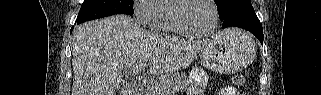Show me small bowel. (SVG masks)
<instances>
[{"label": "small bowel", "mask_w": 321, "mask_h": 95, "mask_svg": "<svg viewBox=\"0 0 321 95\" xmlns=\"http://www.w3.org/2000/svg\"><path fill=\"white\" fill-rule=\"evenodd\" d=\"M238 94H239L238 91L232 86H226L218 92V95H238Z\"/></svg>", "instance_id": "small-bowel-1"}]
</instances>
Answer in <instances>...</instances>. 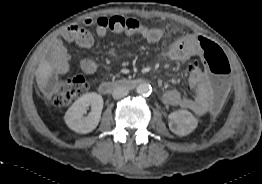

++++++++++++++++++++

WHAT TO PRODUCE: Set down the data above exactly as written. Omit the pictures.

TASK ANSWER:
Show me small bowel. (SVG masks)
<instances>
[{"label": "small bowel", "mask_w": 321, "mask_h": 95, "mask_svg": "<svg viewBox=\"0 0 321 95\" xmlns=\"http://www.w3.org/2000/svg\"><path fill=\"white\" fill-rule=\"evenodd\" d=\"M238 94H239L238 91L232 86H226L218 92V95H238Z\"/></svg>", "instance_id": "small-bowel-1"}]
</instances>
Answer in <instances>...</instances>. 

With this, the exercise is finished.